Permanent and public social interactions

Kids have always been looking for approval during the adolescent years, which are a time to work on social skills and make connections. But there’s been a massive shift on the playing field where those things get worked out.

In the past, social interactions were largely in person. Whether or not someone complimented your outfit or laughed at your jokes, the interaction ended once you parted ways. Even on the phone, if you were put down or turned down for a date, no one else was present to hear it.

Jacqueline Nesi, Ph.D., an assistant professor of psychology at Brown University, has observed in her research that the critical difference between online and in-person interactions is their permanent – and often public – nature. As Prinstein notes, “After you walk away from a regular conversation, you don’t know if the other person liked it, or if anyone else liked it—and it’s over. That’s not true on social media.”

On social media, you can be approved or snubbed for all to see, where it remains in the public record. You can be judged by people you’ve never seen and will never meet but can somehow hold power over you if you value their opinion.

Protecting young users of social media

Young users of social media are particularly vulnerable. Social media use has been linked to mental health problems, including anxiety, depression, and poor body image. The younger the user, the more likely they are “to have body image issues, while kids who use Instagram or Snapchat before age 11 face a higher risk of online harassment.”
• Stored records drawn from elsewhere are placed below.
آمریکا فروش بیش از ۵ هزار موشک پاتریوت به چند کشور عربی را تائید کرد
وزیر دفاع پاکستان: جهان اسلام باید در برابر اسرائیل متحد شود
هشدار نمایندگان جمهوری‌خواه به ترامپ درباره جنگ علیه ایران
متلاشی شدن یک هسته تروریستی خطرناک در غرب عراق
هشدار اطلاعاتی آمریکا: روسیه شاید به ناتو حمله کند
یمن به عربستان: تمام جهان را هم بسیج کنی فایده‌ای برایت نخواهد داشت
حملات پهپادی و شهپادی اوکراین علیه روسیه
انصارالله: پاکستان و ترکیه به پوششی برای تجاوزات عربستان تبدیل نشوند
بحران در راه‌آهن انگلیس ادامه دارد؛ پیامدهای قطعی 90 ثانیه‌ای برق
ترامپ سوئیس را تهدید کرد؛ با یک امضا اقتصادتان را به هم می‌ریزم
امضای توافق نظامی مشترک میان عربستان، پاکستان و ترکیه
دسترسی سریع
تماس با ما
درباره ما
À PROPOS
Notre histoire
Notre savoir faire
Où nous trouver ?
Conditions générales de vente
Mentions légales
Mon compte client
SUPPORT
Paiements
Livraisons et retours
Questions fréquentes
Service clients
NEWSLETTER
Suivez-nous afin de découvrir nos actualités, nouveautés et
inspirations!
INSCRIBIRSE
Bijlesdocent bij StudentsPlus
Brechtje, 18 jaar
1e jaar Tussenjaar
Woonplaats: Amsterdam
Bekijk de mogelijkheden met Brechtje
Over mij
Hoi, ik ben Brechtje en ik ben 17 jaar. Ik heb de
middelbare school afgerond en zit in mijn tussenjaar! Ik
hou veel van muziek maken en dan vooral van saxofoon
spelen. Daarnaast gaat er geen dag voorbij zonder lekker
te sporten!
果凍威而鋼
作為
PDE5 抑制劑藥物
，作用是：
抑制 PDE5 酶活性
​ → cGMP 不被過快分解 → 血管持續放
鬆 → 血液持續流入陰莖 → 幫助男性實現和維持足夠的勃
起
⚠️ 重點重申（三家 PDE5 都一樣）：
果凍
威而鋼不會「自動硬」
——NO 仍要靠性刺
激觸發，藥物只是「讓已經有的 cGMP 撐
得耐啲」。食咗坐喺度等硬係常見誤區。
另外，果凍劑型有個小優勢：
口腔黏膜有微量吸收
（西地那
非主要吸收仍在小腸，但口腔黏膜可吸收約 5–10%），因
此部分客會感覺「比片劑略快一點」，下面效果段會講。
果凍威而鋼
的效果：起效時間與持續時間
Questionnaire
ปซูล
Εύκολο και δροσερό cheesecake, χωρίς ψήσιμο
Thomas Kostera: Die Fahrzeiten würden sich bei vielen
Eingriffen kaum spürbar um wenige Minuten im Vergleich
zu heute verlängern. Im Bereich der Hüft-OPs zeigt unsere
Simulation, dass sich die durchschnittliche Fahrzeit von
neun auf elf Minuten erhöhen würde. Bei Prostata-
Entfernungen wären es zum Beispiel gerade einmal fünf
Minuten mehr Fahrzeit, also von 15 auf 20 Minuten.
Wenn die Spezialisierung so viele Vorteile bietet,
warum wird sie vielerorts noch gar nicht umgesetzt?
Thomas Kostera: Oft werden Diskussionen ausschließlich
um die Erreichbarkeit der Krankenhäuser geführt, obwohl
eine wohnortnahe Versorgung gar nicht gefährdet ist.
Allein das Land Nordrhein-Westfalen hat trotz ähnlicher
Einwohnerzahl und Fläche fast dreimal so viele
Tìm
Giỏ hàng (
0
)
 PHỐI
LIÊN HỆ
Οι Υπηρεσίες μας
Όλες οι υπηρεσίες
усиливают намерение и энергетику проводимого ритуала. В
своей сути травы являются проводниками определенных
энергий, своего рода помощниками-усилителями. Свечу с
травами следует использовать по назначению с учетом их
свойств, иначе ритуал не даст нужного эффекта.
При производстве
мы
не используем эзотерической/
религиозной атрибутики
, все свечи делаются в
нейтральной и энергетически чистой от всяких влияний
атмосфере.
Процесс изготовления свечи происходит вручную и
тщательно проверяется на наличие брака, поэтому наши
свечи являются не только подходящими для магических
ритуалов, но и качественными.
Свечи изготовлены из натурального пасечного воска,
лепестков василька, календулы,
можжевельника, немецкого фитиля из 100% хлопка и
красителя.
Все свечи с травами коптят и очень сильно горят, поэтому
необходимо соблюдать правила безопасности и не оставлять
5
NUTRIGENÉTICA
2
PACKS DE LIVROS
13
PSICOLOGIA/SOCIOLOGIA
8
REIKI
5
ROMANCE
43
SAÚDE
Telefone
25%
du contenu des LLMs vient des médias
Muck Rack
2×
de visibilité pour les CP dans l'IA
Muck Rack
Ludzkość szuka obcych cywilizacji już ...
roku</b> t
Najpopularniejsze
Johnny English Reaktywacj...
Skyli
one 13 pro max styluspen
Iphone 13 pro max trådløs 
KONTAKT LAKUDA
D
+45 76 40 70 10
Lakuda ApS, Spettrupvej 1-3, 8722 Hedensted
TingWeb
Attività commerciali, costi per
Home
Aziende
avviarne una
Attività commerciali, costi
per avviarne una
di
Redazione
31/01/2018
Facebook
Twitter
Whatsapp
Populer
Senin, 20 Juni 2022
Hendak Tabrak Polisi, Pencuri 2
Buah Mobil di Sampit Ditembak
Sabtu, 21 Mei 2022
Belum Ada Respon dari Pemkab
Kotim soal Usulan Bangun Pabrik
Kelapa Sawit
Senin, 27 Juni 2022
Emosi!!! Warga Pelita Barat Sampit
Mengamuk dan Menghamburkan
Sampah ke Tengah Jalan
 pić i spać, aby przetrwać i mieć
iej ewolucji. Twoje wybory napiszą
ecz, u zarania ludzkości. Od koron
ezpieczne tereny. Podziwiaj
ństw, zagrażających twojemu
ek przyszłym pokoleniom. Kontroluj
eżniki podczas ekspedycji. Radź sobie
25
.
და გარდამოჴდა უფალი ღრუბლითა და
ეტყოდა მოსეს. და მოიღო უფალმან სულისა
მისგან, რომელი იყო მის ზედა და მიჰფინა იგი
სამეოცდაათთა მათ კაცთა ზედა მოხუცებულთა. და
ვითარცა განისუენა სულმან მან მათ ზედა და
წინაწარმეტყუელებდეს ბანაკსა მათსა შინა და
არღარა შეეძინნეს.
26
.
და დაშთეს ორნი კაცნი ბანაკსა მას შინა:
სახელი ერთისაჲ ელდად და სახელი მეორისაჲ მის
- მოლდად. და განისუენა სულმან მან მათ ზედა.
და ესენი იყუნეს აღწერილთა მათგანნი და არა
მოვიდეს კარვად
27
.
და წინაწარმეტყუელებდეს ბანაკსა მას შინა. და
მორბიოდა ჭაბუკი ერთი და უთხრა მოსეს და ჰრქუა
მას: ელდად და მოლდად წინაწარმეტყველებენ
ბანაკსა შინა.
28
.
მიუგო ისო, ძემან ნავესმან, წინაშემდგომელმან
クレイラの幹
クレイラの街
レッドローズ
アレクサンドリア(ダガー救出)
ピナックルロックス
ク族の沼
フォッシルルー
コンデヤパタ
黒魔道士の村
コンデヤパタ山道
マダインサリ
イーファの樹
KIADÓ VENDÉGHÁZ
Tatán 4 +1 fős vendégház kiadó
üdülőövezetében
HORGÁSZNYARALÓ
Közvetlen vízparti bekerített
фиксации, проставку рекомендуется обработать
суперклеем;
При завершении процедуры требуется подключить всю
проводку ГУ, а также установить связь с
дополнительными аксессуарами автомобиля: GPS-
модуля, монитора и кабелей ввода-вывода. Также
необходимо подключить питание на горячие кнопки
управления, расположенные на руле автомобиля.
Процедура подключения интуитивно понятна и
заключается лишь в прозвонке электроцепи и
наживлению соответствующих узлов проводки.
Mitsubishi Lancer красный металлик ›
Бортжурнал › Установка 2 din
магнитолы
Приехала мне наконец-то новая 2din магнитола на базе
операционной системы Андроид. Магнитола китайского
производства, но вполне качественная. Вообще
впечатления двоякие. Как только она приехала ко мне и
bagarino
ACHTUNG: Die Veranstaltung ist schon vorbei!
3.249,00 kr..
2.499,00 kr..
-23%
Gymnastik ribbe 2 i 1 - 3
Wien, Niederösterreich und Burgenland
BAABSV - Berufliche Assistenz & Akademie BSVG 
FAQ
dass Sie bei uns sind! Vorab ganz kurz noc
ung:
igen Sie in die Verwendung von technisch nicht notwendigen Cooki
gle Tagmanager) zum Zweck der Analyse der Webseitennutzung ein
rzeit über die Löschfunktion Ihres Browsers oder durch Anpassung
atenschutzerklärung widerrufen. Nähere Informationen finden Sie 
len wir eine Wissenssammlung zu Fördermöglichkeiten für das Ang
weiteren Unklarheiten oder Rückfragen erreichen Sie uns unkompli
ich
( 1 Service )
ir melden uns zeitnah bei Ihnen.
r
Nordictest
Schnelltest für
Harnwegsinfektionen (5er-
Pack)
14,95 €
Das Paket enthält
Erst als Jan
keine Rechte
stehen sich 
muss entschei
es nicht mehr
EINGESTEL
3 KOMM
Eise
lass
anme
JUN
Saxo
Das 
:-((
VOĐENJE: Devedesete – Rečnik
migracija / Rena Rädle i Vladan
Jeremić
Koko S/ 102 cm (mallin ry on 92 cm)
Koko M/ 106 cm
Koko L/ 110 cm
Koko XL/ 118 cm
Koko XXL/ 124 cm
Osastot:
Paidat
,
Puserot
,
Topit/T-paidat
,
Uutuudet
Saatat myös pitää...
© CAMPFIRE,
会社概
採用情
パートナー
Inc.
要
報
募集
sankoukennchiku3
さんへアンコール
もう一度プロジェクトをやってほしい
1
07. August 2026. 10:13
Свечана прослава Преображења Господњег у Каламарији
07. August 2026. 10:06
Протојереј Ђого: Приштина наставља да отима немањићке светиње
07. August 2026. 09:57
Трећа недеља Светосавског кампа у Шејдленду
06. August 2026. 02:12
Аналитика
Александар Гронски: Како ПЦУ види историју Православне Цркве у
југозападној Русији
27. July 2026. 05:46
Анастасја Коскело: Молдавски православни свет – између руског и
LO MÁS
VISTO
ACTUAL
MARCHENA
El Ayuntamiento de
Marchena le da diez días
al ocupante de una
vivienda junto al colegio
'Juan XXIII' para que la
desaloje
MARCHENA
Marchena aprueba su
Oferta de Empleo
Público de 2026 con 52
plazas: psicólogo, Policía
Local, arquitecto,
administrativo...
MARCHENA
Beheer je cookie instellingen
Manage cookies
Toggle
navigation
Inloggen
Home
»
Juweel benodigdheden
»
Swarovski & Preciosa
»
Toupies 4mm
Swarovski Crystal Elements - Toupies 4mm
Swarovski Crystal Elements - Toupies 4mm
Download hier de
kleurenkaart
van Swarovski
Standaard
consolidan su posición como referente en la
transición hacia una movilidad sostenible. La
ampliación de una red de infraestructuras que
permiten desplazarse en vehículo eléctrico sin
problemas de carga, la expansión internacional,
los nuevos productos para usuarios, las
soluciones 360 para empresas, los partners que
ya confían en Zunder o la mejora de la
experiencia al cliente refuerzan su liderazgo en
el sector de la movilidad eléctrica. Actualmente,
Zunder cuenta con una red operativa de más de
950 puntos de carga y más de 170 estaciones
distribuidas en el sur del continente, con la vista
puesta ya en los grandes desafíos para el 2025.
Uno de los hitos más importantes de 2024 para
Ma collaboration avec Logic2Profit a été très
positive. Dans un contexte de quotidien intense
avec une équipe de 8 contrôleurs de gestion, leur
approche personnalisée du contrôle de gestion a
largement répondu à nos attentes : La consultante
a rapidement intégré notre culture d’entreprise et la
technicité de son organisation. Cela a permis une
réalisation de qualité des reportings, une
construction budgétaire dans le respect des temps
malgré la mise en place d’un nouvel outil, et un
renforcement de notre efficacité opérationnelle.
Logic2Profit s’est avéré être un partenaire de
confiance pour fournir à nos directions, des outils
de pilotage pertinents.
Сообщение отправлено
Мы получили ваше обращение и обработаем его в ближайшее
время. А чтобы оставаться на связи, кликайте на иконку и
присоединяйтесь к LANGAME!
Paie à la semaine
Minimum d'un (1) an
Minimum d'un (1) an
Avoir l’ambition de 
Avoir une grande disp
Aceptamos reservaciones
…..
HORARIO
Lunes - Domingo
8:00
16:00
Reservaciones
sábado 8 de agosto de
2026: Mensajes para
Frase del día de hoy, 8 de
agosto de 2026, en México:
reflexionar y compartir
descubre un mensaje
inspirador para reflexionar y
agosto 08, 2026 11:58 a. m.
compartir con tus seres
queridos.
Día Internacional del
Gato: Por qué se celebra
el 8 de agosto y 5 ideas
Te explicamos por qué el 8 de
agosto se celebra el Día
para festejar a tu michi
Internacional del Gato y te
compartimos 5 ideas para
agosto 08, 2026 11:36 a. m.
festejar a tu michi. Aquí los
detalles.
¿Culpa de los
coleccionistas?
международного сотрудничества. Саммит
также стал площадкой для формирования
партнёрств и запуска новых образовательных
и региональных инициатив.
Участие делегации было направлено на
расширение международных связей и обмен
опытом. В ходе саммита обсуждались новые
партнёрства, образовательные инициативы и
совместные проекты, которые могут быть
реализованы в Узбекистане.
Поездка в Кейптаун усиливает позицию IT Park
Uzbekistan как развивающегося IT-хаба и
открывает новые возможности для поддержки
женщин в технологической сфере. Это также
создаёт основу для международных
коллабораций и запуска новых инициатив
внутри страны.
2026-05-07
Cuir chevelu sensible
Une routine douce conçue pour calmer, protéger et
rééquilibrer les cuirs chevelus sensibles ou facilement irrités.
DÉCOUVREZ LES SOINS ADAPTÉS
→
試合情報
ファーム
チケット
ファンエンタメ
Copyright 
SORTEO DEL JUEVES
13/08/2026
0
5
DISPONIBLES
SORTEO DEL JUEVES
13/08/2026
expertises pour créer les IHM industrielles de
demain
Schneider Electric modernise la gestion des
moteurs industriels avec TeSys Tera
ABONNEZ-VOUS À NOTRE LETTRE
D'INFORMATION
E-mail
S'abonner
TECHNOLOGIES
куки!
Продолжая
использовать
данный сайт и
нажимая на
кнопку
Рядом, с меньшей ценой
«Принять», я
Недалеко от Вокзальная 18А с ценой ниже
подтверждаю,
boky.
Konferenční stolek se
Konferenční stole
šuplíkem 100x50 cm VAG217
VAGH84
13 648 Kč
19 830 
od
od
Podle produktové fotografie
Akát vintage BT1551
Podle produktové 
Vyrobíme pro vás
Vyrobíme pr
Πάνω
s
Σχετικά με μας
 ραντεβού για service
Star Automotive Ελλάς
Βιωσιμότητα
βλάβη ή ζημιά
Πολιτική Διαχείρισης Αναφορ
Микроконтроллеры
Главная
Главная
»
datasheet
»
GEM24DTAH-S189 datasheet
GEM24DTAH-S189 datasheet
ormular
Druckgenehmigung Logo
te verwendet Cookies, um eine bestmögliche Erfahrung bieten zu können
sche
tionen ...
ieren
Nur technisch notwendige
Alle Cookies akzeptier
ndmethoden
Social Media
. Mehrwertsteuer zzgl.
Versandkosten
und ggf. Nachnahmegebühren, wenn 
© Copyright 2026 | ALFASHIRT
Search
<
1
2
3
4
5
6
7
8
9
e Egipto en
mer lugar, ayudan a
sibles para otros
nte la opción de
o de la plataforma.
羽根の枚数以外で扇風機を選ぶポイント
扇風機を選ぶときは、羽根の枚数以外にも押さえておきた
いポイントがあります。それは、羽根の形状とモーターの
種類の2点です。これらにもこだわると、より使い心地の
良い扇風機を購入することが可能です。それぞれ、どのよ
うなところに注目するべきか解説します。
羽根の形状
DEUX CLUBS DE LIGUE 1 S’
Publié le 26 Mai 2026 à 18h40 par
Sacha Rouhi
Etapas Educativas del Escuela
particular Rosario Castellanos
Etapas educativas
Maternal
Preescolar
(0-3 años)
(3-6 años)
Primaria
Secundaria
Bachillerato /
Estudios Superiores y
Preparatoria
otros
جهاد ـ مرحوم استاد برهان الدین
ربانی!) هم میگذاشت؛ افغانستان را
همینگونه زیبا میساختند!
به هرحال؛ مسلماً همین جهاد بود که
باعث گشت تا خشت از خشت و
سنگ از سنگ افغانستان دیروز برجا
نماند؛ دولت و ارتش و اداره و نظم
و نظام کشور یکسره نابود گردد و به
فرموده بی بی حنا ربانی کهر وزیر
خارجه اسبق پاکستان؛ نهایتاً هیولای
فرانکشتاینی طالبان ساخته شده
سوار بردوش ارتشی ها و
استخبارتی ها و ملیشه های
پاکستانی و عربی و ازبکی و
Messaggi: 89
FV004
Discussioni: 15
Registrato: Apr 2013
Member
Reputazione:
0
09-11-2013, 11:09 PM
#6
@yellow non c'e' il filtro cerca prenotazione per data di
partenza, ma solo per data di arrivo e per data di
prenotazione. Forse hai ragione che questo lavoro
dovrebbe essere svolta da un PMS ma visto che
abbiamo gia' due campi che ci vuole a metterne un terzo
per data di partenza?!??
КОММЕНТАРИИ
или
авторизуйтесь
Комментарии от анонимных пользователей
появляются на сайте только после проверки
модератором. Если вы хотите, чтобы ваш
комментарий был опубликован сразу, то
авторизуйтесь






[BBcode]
For this reason, in his U.S. Surgeon General’s Advisory, 2021, Dr. Vivek Murthy recommends that social media and tech companies share their research and help minimize fallout from their products.

Prinstein goes a step further. “It’s time we stopped trying to make a profit on kids’ developing brains,” he emphasized. “For the first time in human history, we have given up autonomous control over our social relationships and interactions, and we now allow machine learning and artificial intelligence to make decisions for us.”

“We have already seen how this has created tremendous vulnerabilities to our way of life. It’s even scarier to consider how this may be changing brain development for an entire generation of youth,” he said.